Papers by Keyword: Landau Theory

Abstract: The continuum theory of dislocations, as developed predominantly by Kröner and Kosevich, views each dislocation as a source of incompatibility of strains. We show that this concept can be employed efficiently in the Landau free energy functional to develop a mean-field mesoscopic model of materials with dislocations. The order parameters that represent the distortion of the parent phase (often of cubic symmetry) are written in terms of elastic strains which are themselves coupled by incompatibility constraints. Since the “strength” of the incompatibility depends on the local density of dislocations, the presence of dislocations affects the evolution of the microstructure and vice versa. An advantage of this formulation is that long range anisotropic interactions between dislocations appear naturally in the formulation of the free energy. Owing to the distortion of the crystal structure around dislocations, their presence in multiphase materials causes heterogeneous nucleation of the product phase and thus also shifts of the transformation temperature. This novel field-theoretical approach is very convenient as it allows to bridge the gap in studying the behavior of materials at the length and time scales that are not attainable by atomistic or macroscopic models.

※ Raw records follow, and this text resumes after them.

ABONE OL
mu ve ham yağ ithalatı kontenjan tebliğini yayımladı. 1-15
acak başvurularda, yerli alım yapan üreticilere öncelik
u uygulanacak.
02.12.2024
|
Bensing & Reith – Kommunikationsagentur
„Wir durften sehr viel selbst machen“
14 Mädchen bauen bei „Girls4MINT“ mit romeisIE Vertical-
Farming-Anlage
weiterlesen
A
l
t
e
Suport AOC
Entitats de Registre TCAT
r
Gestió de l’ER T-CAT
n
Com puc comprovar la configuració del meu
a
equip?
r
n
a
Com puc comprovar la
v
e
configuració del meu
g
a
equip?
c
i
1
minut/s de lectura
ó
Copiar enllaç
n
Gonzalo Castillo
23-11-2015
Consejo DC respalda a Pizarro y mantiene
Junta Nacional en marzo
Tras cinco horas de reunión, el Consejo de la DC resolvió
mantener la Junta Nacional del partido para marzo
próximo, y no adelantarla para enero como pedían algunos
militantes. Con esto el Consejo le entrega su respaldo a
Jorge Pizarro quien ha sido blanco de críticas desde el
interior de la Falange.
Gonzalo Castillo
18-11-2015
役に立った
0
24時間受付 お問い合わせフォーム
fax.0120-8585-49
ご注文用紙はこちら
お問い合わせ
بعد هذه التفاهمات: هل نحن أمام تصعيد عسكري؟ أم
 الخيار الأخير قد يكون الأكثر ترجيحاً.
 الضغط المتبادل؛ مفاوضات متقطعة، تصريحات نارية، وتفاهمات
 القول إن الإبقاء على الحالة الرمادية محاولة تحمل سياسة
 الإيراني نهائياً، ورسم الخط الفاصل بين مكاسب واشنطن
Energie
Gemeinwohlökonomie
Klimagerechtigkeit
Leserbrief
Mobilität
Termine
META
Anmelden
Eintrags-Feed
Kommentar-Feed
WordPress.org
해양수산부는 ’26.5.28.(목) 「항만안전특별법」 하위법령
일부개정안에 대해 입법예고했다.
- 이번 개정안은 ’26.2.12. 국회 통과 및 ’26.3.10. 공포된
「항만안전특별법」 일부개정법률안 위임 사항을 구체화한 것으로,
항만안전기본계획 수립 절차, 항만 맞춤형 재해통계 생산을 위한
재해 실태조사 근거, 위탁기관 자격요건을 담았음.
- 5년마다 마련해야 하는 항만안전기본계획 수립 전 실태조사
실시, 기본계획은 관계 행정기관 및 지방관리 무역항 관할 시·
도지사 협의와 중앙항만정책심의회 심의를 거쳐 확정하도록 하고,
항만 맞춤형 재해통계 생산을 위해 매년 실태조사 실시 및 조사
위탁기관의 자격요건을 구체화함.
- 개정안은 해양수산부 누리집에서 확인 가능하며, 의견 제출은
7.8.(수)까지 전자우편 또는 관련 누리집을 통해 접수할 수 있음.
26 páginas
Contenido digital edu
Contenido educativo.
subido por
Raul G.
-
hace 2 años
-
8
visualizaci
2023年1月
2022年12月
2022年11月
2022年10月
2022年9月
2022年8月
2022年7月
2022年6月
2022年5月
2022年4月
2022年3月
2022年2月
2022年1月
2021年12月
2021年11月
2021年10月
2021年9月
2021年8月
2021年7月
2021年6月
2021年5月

Abstract: The Landau theory has been developed for the description of martensite aging. The characteristic features of the theory are: i) the multicomponent non-scalar character of the order parameter describing the slow reconfiguration of lattice defects after martensitic transformation (MT); ii) the complete agreement with Symmetry-Conforming Short-Range-Order principle formulated by X. Ren and K. Otsuka; iii) the applicability to the different MT-s and various defects related to aging phenomena. The physical values interpreted as the components of internal stress, which stabilizes certain variant of martensitic phase, have been composed of the components of slow non-scalar order parameter. An applicability of the developed theory to the description of influence of aging on the MT temperature and yield stress was demonstrated.

Abstract: In the current paper, a macroscopic differential model for the hysteretic dynamics in shape memory alloy actuators is constructed by using the modified Landau theory of the first order phase transformation. An intrinsic thermo-mechanical coupling is achieved by constructing the free energy as a function depends on both mechanical deformation and the material temperature. Both shape memory and pseudoelastic effects are modeled. The hysteretic dynamics is linearized by introducing another hysteresis loop via nonlinear feedback strategy, which cancels the original one.

Abstract: The free energy function of martensitic transformation is established using Landau polynomial. According to the free energy function, the interfacial structural modification of austenite-martensite with the chemical driving force of martensitic transformation and elastic constants of materials is discussed. Some characteristics of martensitic transformation, such as the difference between thermoelastic and nonthermoelastic martensitic transformation, martensitic growth, are explained.